機能性表示食品って、いったい何?

2015年11月04日

機能性表示食品

 食品に含まれる成分や栄養素には、健康維持や病気の予防など、さまざまな機能を持つものがあります。これまでは、その機能を表示することができる食品は、「特定保健用食品(トクホ)」と「栄養機能食品」に限られていました。そこで、消費者が正しい情報を得る機会と、機能が表示された食品の選択肢を増やすためにできたのが、平成27年4月に始まった「機能性表示食品」の制度です。

機能性を持つ商品がより選びやすく

 

 機能性表示食品とは、事業者の責任において科学的根拠に基づいた機能を表示した食品で、生鮮食品を含むすべての食品が対象になっています。

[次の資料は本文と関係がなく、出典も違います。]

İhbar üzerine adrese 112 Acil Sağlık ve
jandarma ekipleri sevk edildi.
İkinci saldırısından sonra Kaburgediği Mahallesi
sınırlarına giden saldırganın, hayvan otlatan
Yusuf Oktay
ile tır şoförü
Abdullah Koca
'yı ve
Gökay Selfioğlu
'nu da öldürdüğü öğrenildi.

 事業者が販売前に、機能性や安全性を示す科学的根拠となる情報を消費者庁に届け出れば、国の審査を受けることなく、パッケージに健康効果を表示することができます。届け出の内容は消費者庁のウェブサイトに常時公開されており、誰でも詳細を確認できるようになっています。

 健康の維持や増進につながる機能について、「おなかの調子を整える」「脂肪を消費しやすくする」「膝関節の曲げ伸ばしを助ける」など、体のどこに効くのか、何にいいのかが具体的に表示されるので、消費者は目的に合った商品を選びやすくなります。あくまでも食品なので、病気の治療や予防をうたうことは禁止されています。

 

サプリメントから野菜まで続々販売が開始

 

 機能性表示食品の第一号として、平成27年6月12日にキユーピー株式会社からサプリメント「ヒアロモイスチャー240」が発売されました。また、“人類よ、脂肪と糖に立ち向かえ”のキャッチコピーで知られるキリンのノンアルコール飲料「パーフェクトフリー」や、糖質の体内での吸収を抑える大塚製薬の「大麦生活 大麦ごはん」など、機能性表示食品であることを大きくアピールする商品も増えています。サプリメントや飲料の他、ヨーグルト、食用油、野菜など、その種類はさまざま。制度開始からすでに100を超える商品が申請されており(平成27年10月現在)、今後店頭で目にすることが増えそうです。

 いわゆる健康食品だけでなく、健康効果が期待できる成分を含んだ生鮮食品などが機能性表示食品として店頭に並ぶことは、今までにない差別化となり、選択肢が増えることにつながります。また、「成分名だけでは何にいいのかわからない」「自分に合うものを知りたい」といった消費者の声に応える役割も期待されています。

特定保健用食品(トクホ)との違い

 

 この制度により、機能表示が認められる食品は、特定保健用食品(以下、トクホ)、栄養機能食品、機能性表示食品の3種類になりました。それぞれの違いを知っておくことが、商品を選ぶ上で大切になってきます。

 トクホは、安全性、機能性について国の審査を受け、消費者庁長官の許可を得た上で、機能表示が認められた商品です。

 栄養機能食品は、ビタミン、ミネラルなどの栄養成分の補給を目的としており、成分の機能を表示します。国の規格基準を満たしていれば届け出の必要はなく、表示は「カルシウムは、骨や歯の形成に必要な栄養素です」というように、成分ごとに決められた内容に限られています。

 トクホは、国からの許可を得て販売できるまでに2年前後かかることや、機能性や安全性を示すための臨床試験などに多額の費用がかかることから、中小企業などは参入が難しく、発売できる商品が限られてしまうという問題がありました。これに対して、機能性表示食品は60日前までに届ければ、審査なしで販売できます。トクホと比べると機能性を表示するハードルが下がり、消費者に情報が伝わる機会が増えることはメリットといえます。その反面、機能や安全性の根拠についての責任が、事業者に委ねられていることを問題視する声も挙がっています。

 健康的な食生活のために、こうした表示を参考に商品を選べることは便利ですが、過剰な効果を期待するものではありません。表示や広告に惑わされず、これまで以上に消費者が正しい目で選択することが重要です。